In [1]:
# Path setup
import sys
import os

sys.path.append("/home/dchen/Random_Forest_Weights/")

# Basics:
import pandas as pd
import numpy as np

pd.set_option('display.max_columns', None)

# Visualizations
import matplotlib.pyplot as plt
import seaborn as sns

# Helpful:
from sklearn.model_selection import train_test_split

# Pipeline and ColumnsTransformer:
from sklearn.pipeline import Pipeline
from sklearn.compose import ColumnTransformer
from sklearn.impute import SimpleImputer
from sklearn.preprocessing import OneHotEncoder, LabelEncoder, StandardScaler
from sklearn.model_selection import GridSearchCV, RandomizedSearchCV

# models:
import statsmodels.api as sm

# my functions:
from src_rf.methods.calc_mean import *
from src_rf.methods.calc_weights import *
from src_rf.methods.calc_dist import *

### 0. Setup

In [2]:
def quantile_loss(y_true, y_pred, tau):
    return max(tau * (y_true - y_pred), (1 - tau) * (y_pred - y_true))

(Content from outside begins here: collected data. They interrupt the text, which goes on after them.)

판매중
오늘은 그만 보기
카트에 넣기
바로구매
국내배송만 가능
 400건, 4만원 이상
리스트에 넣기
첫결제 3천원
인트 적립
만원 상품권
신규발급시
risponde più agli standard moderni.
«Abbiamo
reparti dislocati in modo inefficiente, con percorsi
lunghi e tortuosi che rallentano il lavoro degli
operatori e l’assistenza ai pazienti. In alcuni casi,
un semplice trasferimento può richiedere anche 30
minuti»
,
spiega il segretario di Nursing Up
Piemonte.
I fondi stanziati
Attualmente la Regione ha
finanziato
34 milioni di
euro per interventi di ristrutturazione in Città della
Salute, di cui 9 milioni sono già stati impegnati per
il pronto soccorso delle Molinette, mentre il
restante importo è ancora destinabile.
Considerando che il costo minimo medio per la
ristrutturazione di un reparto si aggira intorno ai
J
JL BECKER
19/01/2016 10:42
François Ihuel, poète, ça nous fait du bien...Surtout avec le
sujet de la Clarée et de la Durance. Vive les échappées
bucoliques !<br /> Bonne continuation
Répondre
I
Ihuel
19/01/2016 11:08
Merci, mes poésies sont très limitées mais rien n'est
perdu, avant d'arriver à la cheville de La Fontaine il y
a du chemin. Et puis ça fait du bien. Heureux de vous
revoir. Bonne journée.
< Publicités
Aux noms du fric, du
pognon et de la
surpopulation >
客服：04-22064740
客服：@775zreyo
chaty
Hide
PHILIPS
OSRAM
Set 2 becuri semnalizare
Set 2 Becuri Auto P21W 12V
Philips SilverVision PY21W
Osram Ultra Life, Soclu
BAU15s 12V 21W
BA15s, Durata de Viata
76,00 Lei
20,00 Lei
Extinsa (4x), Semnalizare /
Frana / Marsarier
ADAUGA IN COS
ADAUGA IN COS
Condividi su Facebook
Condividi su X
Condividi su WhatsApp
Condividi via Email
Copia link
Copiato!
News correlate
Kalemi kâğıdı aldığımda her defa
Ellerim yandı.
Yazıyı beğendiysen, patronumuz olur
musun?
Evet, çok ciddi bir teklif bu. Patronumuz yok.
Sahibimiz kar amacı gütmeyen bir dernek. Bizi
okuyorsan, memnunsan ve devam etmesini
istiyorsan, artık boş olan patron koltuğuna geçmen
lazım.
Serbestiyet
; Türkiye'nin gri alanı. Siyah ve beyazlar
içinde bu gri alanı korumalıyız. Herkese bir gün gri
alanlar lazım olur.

quantiles = [0.025, 0.25, 0.5, 0.75, 0.975]

### 1. Load Data

In [3]:
df = pd.read_csv("/home/dchen/Random_Forest_Weights/src_rf/data/energy_data_hourly.csv"
                 , index_col = 'datetime', parse_dates=True)

### 2. Train Test Split

In [4]:
X = df.drop('total_energy_usage', axis = 1)
y = df['total_energy_usage']

# Predetermined random state -> Same as the one used for training the models and all
X_train, X_test, y_train, y_test = train_test_split(X, y, test_size= 0.3 ,shuffle=False, random_state=42)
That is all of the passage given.